- **TASK DETAILS**:
Please write out exactly the lines from the one with "Obchodní podmínky" through the end of the data below, both ends included, and omit any pictures.

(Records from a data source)

______________________________

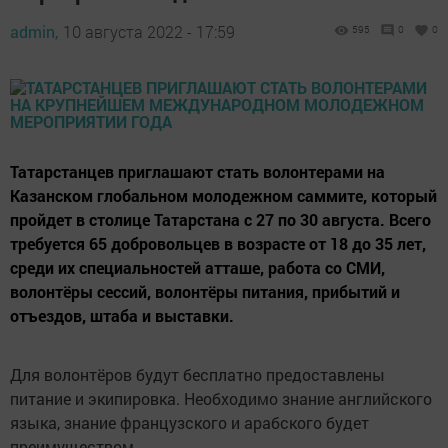
admin,
10 августа 2022 - 17:59
595
0
0
Татарстанцев приглашают стать волонтерами на
Казанском глобальном молодежном саммите, который
пройдет в столице Татарстана с 27 по 30 августа. Всего
требуется 65 добровольцев в возрасте от 18 до 35 лет,
среди их специальностей атташе, работа со СМИ,
волонтёры сессий, волонтёры питания, прибытий и
отъездов, штаба и выставки.
Для волонтёров будут бесплатно предоставлены
питание и экипировка. Необходимо знание английского
языка, знание французского и арабского будет
преимуществом.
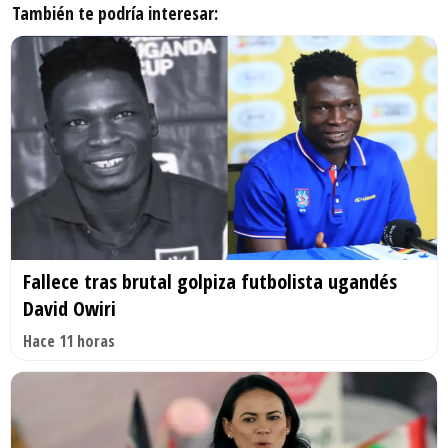
También te podría interesar:
Fallece tras brutal golpiza futbolista ugandés
David Owiri
Hace 11 horas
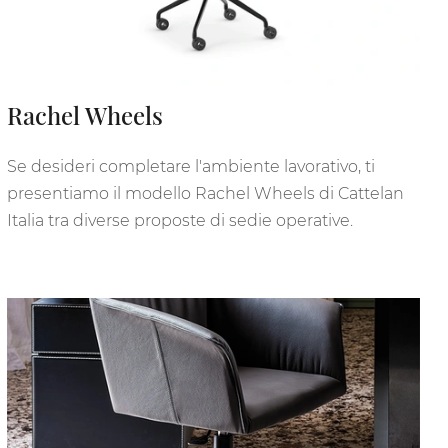
Rachel Wheels
Se desideri completare l'ambiente lavorativo, ti
presentiamo il modello Rachel Wheels di Cattelan
Italia tra diverse proposte di sedie operative.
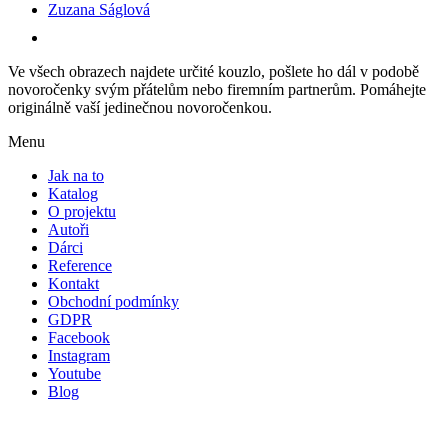
Zuzana Ságlová
Ve všech obrazech najdete určité kouzlo, pošlete ho dál v podobě
novoročenky svým přátelům nebo firemním partnerům. Pomáhejte
originálně vaší jedinečnou novoročenkou.
Menu
Jak na to
Katalog
O projektu
Autoři
Dárci
Reference
Kontakt
Obchodní podmínky
GDPR
Facebook
Instagram
Youtube
Blog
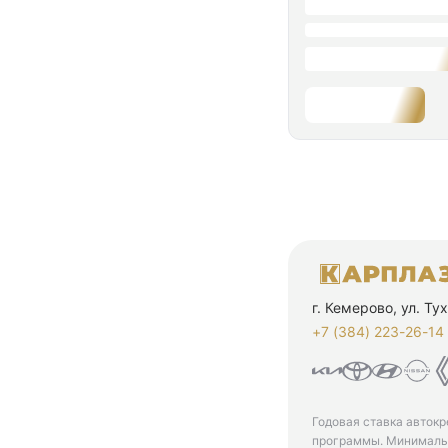
г. Кемерово, ул. Т
+7 (384) 223-26-14‬
Годовая ставка автокр
программы. Минимальн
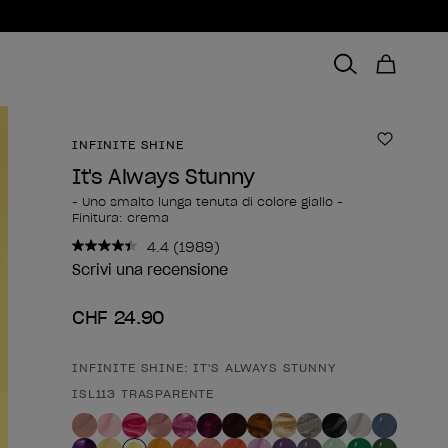
INFINITE SHINE
Aggiungi
It's Always Stunny
- Uno smalto lunga tenuta di colore giallo -
Finitura: crema
4.4
(1989)
Leggi
1989
Scrivi una recensione
recensioni.
Stesso
CHF 24.90
link
alla
pagina.
INFINITE SHINE: IT'S ALWAYS STUNNY
Forma del prodotto
ISL113 TRASPARENTE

______________________________

- **EXERCISE RESPONSE**:
Obchodní podmínky
GDPR
Facebook
Instagram
Youtube
Blog
г. Кемерово, ул. Т
+7 (384) 223-26-14‬
Годовая ставка автокр
программы. Минимальн
INFINITE SHINE
Aggiungi
It's Always Stunny
- Uno smalto lunga tenuta di colore giallo -
Finitura: crema
4.4
(1989)
Leggi
1989
Scrivi una recensione
recensioni.
Stesso
CHF 24.90
link
alla
pagina.
INFINITE SHINE: IT'S ALWAYS STUNNY
Forma del prodotto
ISL113 TRASPARENTE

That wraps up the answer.